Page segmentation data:
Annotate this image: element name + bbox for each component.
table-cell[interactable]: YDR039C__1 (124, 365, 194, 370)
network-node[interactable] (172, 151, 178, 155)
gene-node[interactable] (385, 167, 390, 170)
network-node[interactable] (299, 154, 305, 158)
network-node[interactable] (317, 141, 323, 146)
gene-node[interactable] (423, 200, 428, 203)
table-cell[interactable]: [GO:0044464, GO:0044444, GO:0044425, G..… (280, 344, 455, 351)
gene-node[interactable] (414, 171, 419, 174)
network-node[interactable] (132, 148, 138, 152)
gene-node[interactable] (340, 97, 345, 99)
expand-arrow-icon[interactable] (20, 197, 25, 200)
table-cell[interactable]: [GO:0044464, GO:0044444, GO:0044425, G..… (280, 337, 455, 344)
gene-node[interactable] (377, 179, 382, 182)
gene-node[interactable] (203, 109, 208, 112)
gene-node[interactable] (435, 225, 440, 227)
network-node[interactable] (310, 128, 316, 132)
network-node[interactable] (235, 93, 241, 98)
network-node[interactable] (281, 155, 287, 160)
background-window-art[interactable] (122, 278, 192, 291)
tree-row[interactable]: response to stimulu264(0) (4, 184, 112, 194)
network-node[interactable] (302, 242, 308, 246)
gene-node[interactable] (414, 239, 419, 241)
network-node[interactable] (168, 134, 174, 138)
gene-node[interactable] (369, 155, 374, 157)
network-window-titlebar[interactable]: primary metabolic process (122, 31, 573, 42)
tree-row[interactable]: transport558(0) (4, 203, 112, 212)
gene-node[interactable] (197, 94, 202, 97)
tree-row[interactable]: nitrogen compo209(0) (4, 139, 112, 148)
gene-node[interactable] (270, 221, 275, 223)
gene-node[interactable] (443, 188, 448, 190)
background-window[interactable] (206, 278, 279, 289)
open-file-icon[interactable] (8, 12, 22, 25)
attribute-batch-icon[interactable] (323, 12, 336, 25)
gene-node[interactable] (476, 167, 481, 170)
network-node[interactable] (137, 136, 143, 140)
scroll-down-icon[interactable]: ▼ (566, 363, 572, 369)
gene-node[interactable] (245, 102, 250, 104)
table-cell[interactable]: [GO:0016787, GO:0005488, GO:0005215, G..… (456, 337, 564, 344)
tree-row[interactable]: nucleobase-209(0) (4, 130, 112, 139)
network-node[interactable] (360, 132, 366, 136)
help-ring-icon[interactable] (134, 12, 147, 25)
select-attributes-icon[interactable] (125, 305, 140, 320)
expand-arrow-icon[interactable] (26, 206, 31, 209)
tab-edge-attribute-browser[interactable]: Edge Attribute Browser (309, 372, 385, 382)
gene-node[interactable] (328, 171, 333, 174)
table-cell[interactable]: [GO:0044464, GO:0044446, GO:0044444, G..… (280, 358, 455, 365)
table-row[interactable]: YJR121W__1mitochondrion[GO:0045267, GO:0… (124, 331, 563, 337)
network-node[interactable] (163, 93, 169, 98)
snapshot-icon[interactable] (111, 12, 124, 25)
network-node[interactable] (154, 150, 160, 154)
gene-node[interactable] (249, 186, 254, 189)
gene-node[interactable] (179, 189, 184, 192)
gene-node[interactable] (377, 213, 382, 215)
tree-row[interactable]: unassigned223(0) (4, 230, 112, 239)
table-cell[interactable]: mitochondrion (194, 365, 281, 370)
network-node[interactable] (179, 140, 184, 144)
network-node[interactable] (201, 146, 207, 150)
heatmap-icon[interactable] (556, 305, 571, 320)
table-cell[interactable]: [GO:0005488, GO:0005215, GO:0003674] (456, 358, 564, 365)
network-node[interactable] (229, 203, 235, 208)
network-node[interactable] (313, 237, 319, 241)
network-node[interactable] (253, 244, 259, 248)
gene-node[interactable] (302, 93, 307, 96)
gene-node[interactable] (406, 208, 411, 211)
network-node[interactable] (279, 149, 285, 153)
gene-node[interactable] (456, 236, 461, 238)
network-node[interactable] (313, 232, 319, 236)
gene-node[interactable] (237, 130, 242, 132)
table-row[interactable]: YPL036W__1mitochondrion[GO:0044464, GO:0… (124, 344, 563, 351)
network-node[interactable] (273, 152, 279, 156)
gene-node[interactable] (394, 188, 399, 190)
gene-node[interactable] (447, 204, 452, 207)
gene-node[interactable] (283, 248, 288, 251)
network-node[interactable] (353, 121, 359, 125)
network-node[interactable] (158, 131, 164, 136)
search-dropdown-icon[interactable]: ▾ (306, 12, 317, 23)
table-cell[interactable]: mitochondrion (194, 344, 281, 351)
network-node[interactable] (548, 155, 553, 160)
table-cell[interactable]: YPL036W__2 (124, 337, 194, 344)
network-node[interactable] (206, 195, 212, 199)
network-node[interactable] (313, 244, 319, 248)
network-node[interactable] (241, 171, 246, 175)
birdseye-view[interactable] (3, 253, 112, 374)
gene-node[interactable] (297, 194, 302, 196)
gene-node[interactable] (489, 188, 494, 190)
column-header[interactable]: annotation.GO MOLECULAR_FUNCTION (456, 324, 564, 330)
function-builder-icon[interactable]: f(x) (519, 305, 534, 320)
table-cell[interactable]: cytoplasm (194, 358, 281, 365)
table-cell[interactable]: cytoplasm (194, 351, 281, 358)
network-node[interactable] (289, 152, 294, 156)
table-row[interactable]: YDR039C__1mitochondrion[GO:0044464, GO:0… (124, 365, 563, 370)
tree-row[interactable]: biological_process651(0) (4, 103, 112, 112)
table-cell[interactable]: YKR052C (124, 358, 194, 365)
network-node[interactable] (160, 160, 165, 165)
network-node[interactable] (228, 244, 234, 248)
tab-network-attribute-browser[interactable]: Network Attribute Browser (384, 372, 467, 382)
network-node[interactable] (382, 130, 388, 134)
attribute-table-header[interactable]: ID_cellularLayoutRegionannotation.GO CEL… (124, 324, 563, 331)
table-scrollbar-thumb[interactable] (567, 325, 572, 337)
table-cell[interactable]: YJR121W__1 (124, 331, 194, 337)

* * *

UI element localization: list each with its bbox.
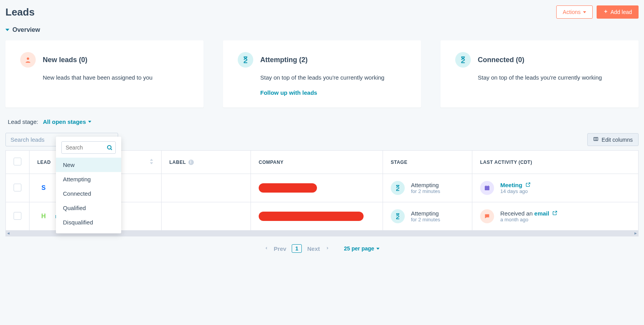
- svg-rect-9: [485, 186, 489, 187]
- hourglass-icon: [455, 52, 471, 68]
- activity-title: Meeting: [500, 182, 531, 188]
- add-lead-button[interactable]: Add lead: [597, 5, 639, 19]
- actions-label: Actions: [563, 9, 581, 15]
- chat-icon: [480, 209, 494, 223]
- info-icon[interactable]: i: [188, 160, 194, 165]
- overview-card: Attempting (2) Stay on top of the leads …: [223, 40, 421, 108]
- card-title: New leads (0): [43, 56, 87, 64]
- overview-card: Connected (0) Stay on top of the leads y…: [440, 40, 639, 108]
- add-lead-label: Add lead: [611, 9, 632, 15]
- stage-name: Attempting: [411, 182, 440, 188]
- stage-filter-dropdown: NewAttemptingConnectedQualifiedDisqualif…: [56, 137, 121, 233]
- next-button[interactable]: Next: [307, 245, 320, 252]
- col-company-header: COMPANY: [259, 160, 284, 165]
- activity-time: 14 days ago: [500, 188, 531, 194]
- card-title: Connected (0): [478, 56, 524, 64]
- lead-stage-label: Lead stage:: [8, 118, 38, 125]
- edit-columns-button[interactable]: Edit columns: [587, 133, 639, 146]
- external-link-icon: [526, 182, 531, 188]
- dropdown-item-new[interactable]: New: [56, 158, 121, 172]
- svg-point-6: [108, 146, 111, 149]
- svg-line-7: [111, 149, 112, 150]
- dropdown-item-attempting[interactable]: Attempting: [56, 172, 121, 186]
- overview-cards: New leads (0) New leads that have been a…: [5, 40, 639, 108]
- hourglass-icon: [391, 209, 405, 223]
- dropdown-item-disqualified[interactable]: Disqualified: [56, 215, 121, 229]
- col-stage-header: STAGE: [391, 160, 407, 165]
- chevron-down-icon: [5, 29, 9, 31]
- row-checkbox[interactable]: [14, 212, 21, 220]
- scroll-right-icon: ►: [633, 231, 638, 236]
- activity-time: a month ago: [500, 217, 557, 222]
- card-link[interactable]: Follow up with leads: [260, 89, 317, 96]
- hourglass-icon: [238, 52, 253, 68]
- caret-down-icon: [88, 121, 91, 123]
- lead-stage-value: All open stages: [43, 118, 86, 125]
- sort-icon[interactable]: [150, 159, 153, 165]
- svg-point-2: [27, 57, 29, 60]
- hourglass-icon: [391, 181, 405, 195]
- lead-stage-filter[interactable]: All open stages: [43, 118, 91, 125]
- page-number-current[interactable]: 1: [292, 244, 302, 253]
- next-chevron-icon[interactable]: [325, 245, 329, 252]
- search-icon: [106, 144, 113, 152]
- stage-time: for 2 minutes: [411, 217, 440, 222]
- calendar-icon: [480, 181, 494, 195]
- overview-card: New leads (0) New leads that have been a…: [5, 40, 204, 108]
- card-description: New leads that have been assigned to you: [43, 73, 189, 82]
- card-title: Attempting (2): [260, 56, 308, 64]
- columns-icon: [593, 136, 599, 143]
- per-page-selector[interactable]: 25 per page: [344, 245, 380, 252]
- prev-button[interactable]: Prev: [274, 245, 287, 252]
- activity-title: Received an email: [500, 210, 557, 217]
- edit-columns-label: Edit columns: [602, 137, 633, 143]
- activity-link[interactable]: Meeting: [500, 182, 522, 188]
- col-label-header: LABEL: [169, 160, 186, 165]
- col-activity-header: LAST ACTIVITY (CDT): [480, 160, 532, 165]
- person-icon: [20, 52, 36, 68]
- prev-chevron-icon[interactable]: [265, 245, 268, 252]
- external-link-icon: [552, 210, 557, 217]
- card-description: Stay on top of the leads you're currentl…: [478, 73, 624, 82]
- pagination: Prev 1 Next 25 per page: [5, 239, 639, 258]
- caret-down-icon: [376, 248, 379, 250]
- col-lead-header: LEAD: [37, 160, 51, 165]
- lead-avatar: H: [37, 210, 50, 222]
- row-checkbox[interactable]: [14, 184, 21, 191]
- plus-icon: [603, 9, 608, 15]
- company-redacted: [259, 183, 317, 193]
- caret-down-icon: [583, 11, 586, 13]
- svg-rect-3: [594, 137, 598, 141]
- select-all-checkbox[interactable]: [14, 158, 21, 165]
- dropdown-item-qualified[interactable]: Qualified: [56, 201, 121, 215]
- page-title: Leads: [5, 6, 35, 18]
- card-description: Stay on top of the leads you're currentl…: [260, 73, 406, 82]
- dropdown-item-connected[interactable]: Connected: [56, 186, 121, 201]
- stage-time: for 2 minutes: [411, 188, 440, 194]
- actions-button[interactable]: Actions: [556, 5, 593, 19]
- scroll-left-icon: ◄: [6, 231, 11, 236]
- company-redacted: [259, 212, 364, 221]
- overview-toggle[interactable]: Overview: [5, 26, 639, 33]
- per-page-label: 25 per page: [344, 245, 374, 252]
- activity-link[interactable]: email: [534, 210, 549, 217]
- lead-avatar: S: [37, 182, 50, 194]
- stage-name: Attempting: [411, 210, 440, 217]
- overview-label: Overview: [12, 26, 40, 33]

▶ [What you will do] Locate the lines above that hold the word "with". Show every one of them.

▶ [Solution to this task]
UI element localization: list each with its bbox.
- card-link[interactable]: Follow up with leads: [260, 89, 317, 96]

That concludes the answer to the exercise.